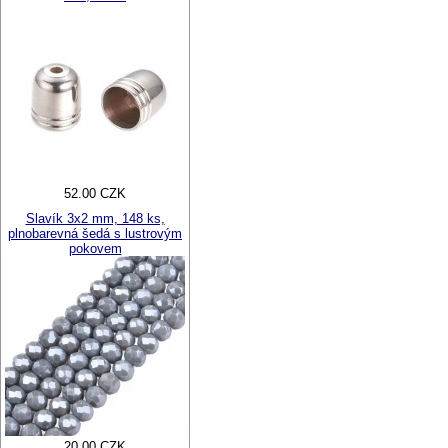
52.00 CZK
Slavík 3x2 mm, 148 ks,
plnobarevná šedá s lustrovým
pokovem
20.00 CZK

+ + + + + + +

## Your instructions
Reproduce every line of the material above, but drop the pictures.

## Answer below
52.00 CZK
Slavík 3x2 mm, 148 ks,
plnobarevná šedá s lustrovým
pokovem
20.00 CZK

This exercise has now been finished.